* **ACTIVITY**: Scan the material and copy every line in which "événement" appears.
[Opening STORED DATA section]
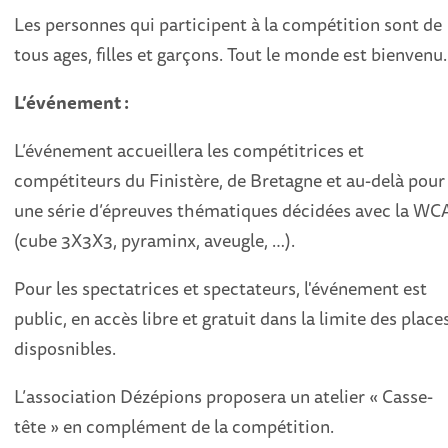
Les personnes qui participent à la compétition sont de
tous ages, filles et garçons. Tout le monde est bienvenu.
L’événement :
L’événement accueillera les compétitrices et
compétiteurs du Finistère, de Bretagne et au-delà pour
une série d’épreuves thématiques décidées avec la WC
(cube 3X3X3, pyraminx, aveugle, …).
Pour les spectatrices et spectateurs, l'événement est
public, en accès libre et gratuit dans la limite des place
disposnibles.
L’association Dézépions proposera un atelier « Casse-
tête » en complément de la compétition.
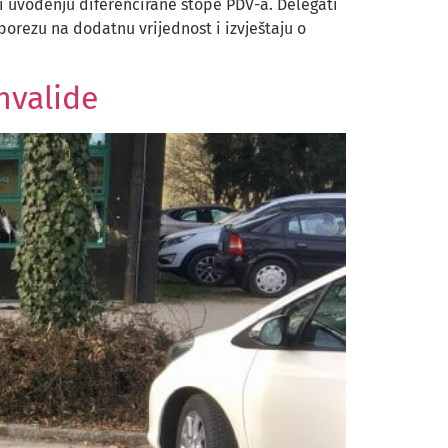
i uvođenju diferencirane stope PDV-a. Delegati
orezu na dodatnu vrijednost i izvještaju o
nvalide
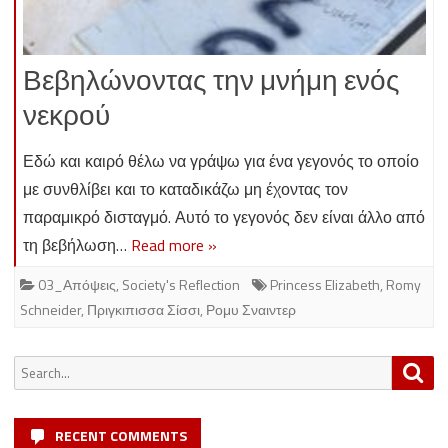
Βεβηλώνοντας την μνήμη ενός
νεκρού
Εδώ και καιρό θέλω να γράψω για ένα γεγονός το οποίο
με συνθλίβει και το καταδικάζω μη έχοντας τον
παραμικρό δισταγμό. Αυτό το γεγονός δεν είναι άλλο από
τη βεβήλωση…
Read more »
03_Απόψεις
,
Society's Reflection
Princess Elizabeth
,
Romy
Schneider
,
Πριγκιπισσα Σίσσι
,
Ρομυ Σναιντερ
Search
Sea
for:
RECENT COMMENTS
[Closing STORED DATA section]
* **THE COMPLETED TASK**:
L’événement :
L’événement accueillera les compétitrices et
Pour les spectatrices et spectateurs, l'événement est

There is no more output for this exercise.